China’s Ministry of Land and Resources has been exploring incentives to promote domestic shale gas production and exploitation, as the country seeks cleaner and cheaper energy. Tax breaks and subsidies are the chief incentives being explored in the lead up to China’s second shale gas licence auction, which has attracted interest from over 100 companies. The first licence auction was of four blocks of land; the second will sell 20 blocks of land (totalling 20,002 square kilometres), which gives an indication of the anticipated rise of the sector. However, it is also in its infancy – the focus is still on exploration, and commercialisation is not expected until the 2016-2020 Five-Year Plan. In addition, China requires a suitable gas pipeline network, and relies heavily on foreign drilling technologies.
Nigeria’s government has named the companies set to buy five state owned power plants, part of its strategy to privatise the country’s energy sector and promote economic growth. Each of the five power plants will be bought by different companies or consortiums, being mostly Nigerian, though Russian, British and Chinese companies are also involved. Nigeria produces only around 4,000 MW of electricity, one thirtieth, per person, in comparison to South Africa. The successful bidders of state owned distribution companies will be announced in mid-October, and one further generation company is to be sold.
September saw the opening of the Ireland-UK east-west interconnector electricity transmission link, which allows electricity trading between the two countries. Built by Ireland’s EirGrid, it is a 260 km cable stretching from County Meath in Ireland to north-west Wales, and is capable of transporting 500 MW of electricity. Remarkably, the interconnector is the largest single piece of energy infrastructure built in Ireland since the Ardnacrusha power plant in 1929. The Irish government believes it will lead to cheaper electricity prices in Ireland.
Sri Lanka’s Power and Energy Minister, Champika Ranawaka, has defended Sri Lanka’s first coal-fired power plant, Norochcholai, after it broke down in August, five months after its first stage commenced operation. Sri Lanka has traditionally relied on hydro power, but insufficient rains in recent times together with the breakdown of Norochcholai led to power cuts throughout the country. Local media had blamed the government, the Ceylon Electricity Board, and the construction company building Norochcholai, China Machinery Engineering Corporation, but Mr Ranwaka said he was confident that the plant would resolve technical issues and be stable in the long term, pointing out that other power plants in the country had also experienced breakdowns at times. When the second stage of the plant is completed, the plant as a whole is expected to deliver 60 per cent of the country’s electricity demand.
Legislation and Regulation
The European Commission is to propose new rules concerning the use of biofuels within the EU as early as this month.

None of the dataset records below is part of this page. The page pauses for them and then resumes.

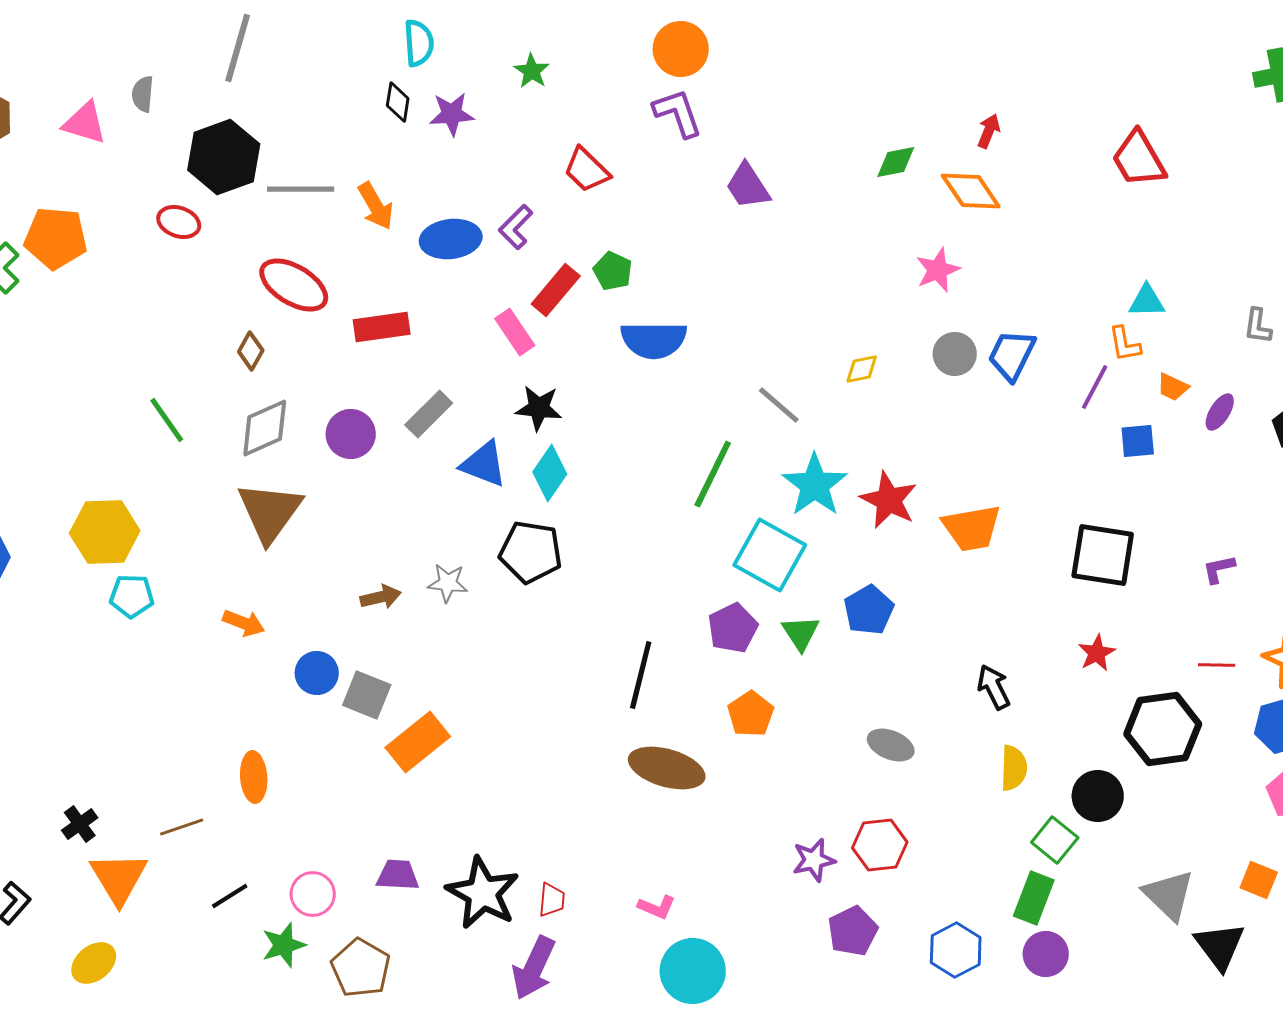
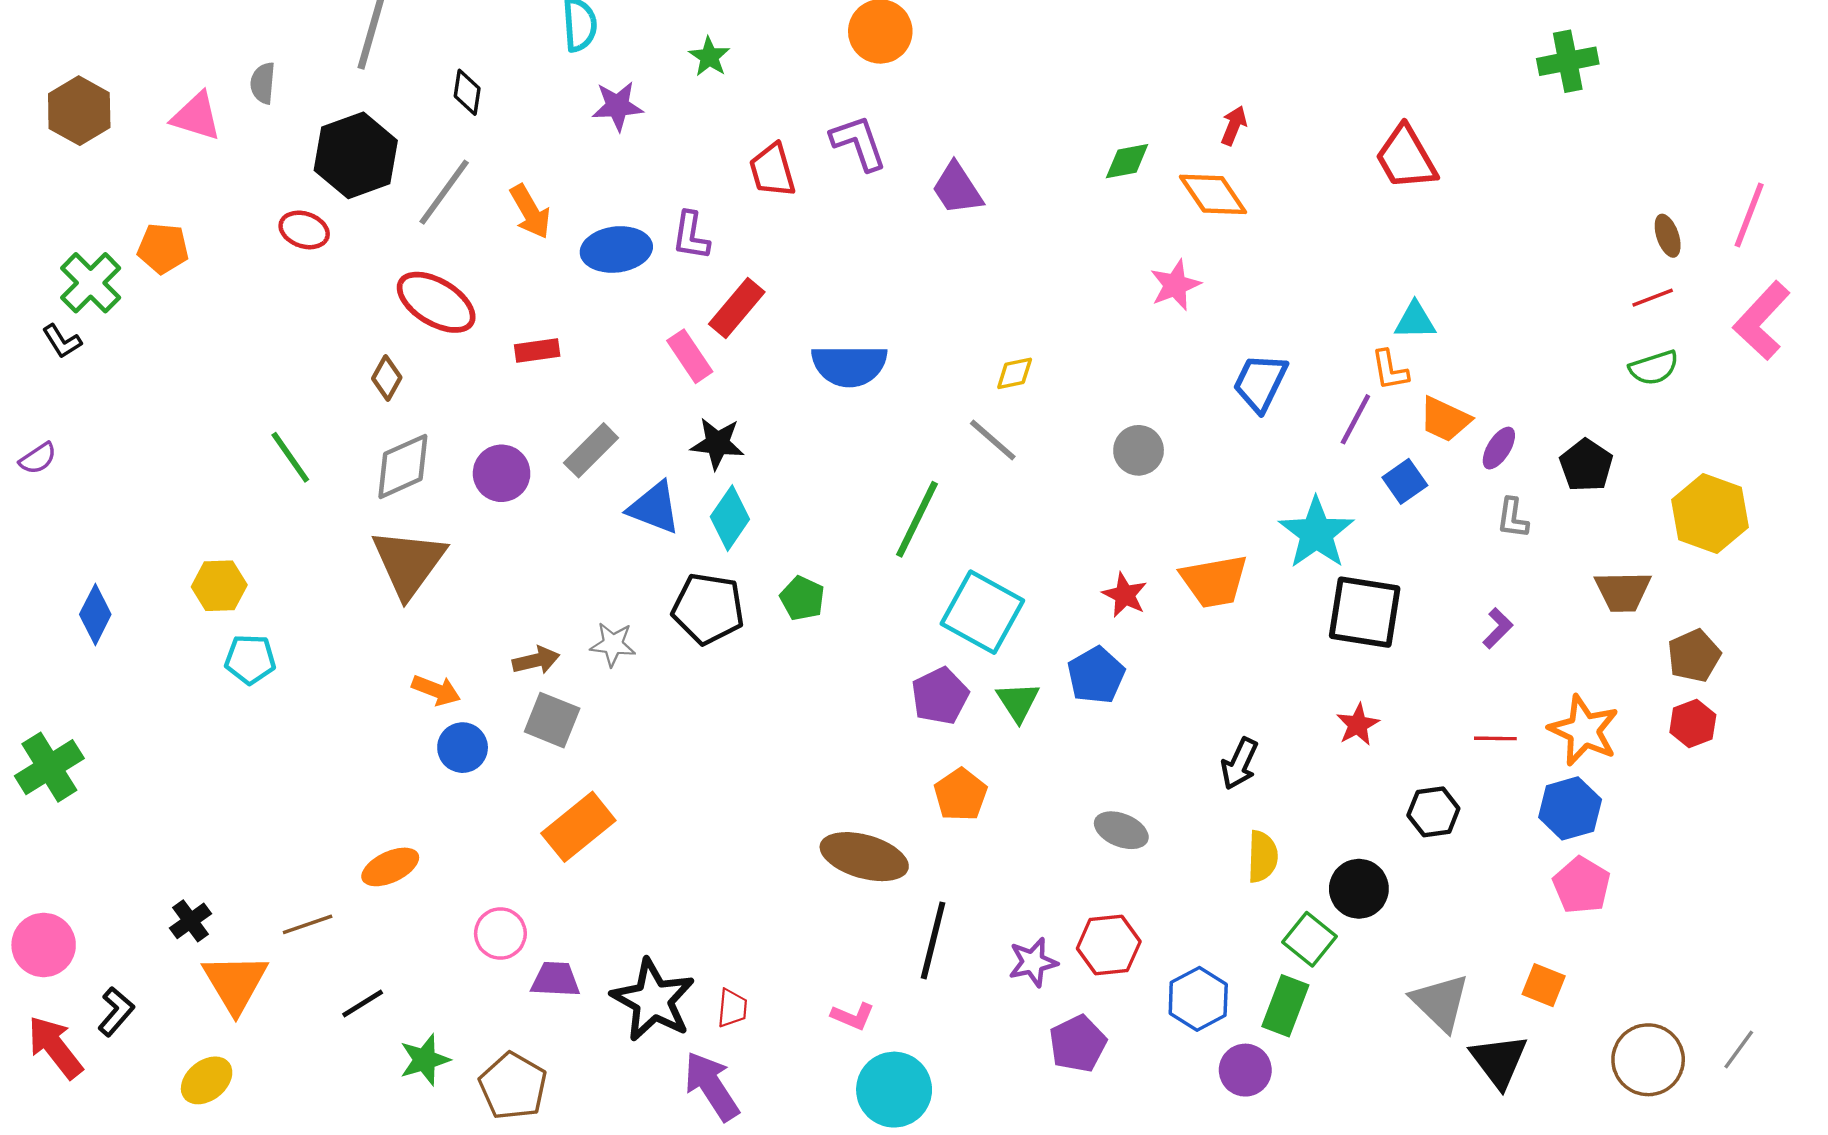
black diamond: (398, 102) -> (467, 92), moved
purple L-shape: (678, 113) -> (858, 143), moved
red trapezoid: (587, 170) -> (772, 170), turned 30
gray line: (301, 189) -> (444, 192), turned -54
purple L-shape: (516, 227) -> (691, 236), turned -36
orange pentagon: (56, 238) -> (163, 248), size x0.7
green pentagon: (613, 271) -> (802, 598), moved
gray L-shape: (1258, 326) -> (1513, 518), moved
red rectangle: (382, 327) -> (537, 350), size x0.7
gray circle: (955, 354) -> (1139, 450), moved
yellow diamond: (862, 369) -> (1015, 373), moved
orange trapezoid: (1173, 387) -> (1445, 419), size x1.4
blue square: (1138, 441) -> (1405, 481), turned -30
cyan star: (815, 485) -> (1316, 533), moved
red star: (889, 500) -> (1125, 595), moved, size x0.7
yellow hexagon: (105, 532) -> (219, 586), size x0.7
purple L-shape: (1219, 569) -> (1498, 628), turned 147
orange arrow: (244, 623) -> (436, 690), moved
black line: (641, 675) -> (933, 940), moved
black arrow: (994, 687) -> (1240, 764), turned -129
gray square: (367, 695) -> (552, 720), moved
black hexagon: (1163, 729) -> (1433, 812), size x0.6
orange ellipse: (254, 777) -> (390, 867), turned 69
pink circle: (313, 894) -> (500, 934), moved
blue hexagon: (956, 950) -> (1198, 999), moved
purple circle: (1046, 954) -> (1245, 1070), moved
purple arrow: (534, 968) -> (712, 1086), turned 122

They are expected to limit the use of food crop-derived biofuels used in transport for meeting national CO2 targets, and drop such involvement post 2020, after concern the current rules have affected global food prices. Instead, biofuels derived from waste materials and agricultural residues will be encouraged. The proposals must win approval from the EU’s member states, amongst them France and Germany, who are at the forefront of the biodiesel industry.
Research, Development and Technology
Mitsubishi Heavy Industries and Southern Company have commenced operation of their carbon capture and sequestration (CCS) demonstration project at Southern Company’s Barry coal-fired power plant in Alabama, USA, marking a world first. The installation captures 500 metric tonnes per day of CO2 from the flue gas of the power plant and transports it around 19 kilometres, then injects it into the Citronelle Dome geologic structure at a depth of 3,000 to 3,400 m. Testing has been on-going since June 2011, and has shown a CO2 recovery rate of above 90% from the flue gas. The installation consists of a flue-gas scrubber, a flue-gas CO2 capture/regeneration system, compression machinery and electrical components, and uses proprietary technology developed by Mitsubishi and Kansai Electric Power Co.

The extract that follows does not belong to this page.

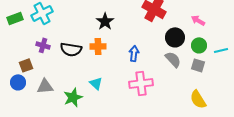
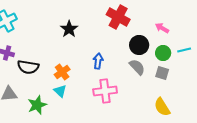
orange cross: (98, 46) -> (62, 72), moved, turned -35
black semicircle: (71, 49) -> (28, 67), moved
cyan line: (221, 50) -> (184, 50), moved

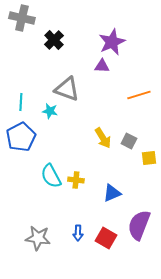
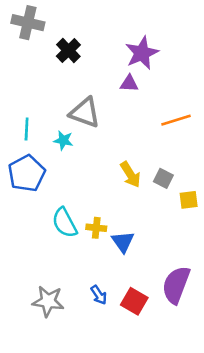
blue triangle: (112, 193) -> (123, 242), moved, turned -42
blue arrow: (78, 233) -> (99, 295), turned -35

The UK’s Department of Energy and Climate Change announced recently that it was working with China’s Energy Research Institute to adapt the UK’s ‘2050 Calculator’, developed in 2010, to the Chinese economy. The calculator is a tool that allows analysis, at a country scale, of the effects of different energy strategies, and can be used by both planners and by the general public. China and the UK’s collaboration culminated with a high-level conference between the two countries in mid-September. The UK has also been working on rolling out the calculator in Belgium and South Korea.
Vattenfall has announced that it will restructure its business into a Generation segment and a Distribution and Sales segment, replacing the current three segments. The Generation segment is to be divided into four business divisions – Sustainable Asset Development, Production (which includes hydro power, gas, lignite, hard coal and wind), Nuclear, and Asset Optimisation and Trading. The restructure was brought about, according to the company’s press release, to allow nuclear power generation to be vertically managed (to allow for better quality and safety), and to grow renewables, where the company will focus investment. Vattenfall also recently announced that its ChlorOut subsidiary, which sells an additive to reduce corrosion and deposit formation in biomass and waste fired boilers, won a contract to supply the technology to Andritz for a biomass-fired bubbling fluidised bed to be built in Karlstad, Sweden, to be commissioned in 2014.
RWE npower has applied to extend the life of its biomass-fired Tilbury plant in Essex, UK. The plant was converted to be fully biomass-fired in January this year, but a fire at the plant closed it between March and June. Despite this, it is expected to complete the operating hours assigned to it under the EU’s Large Combustion Plant Directive (LCPD) by the end of 2013, hence the application for an extension (of ten years) to its life. Obtaining the extension is expected to take at least nine months; it is possible that approval will be conditional upon upgrades to the plant. The LCPD was also behind RWE npower’s September decision to close its 2,000 MW coal-fired Didcot A Power Station in Oxfordshire and its 1,000 MW oil-fired Fawley Power Station in Hampshire. They will both close by March 2013, after having reached their operating hours limits under the LCPD, after around 40 years operation.
GDF Suez is to partner with South Korea’s Posco Energy, Japan’s Sojitz, and Mongolia’s Newcom to build a $US 1.3 billion/€1.01 billion coal-fired power plant to supply Ulan Bator, Mongolia’s capital. The three foreign firms will each hold a 30 per cent stake in the plant, which is to commence operations in 2016, supplying roughly one-half of the city’s needs. Mongolia’s economy is presently one of the fastest growing in the world, largely due to mining investment.
Turkey’s Hattat Holding and China’s Harbin Electric have announced they will build a $US 250 million/€ 194 million manufacturing plant in north-west Turkey to produce boilers, generators, and turbines to reduce Turkey’s reliance on imports for such products. The plant is scheduled to be completed within two years, and will be built in Cerkezkoy in the province of Tekirdag. The range of products will cover coal, wind, natural gas and nuclear power generation, and will employ around 2,000 people. Hattat and Harbin are due to tender together for contracts to privatise some of Turkey’s power plants.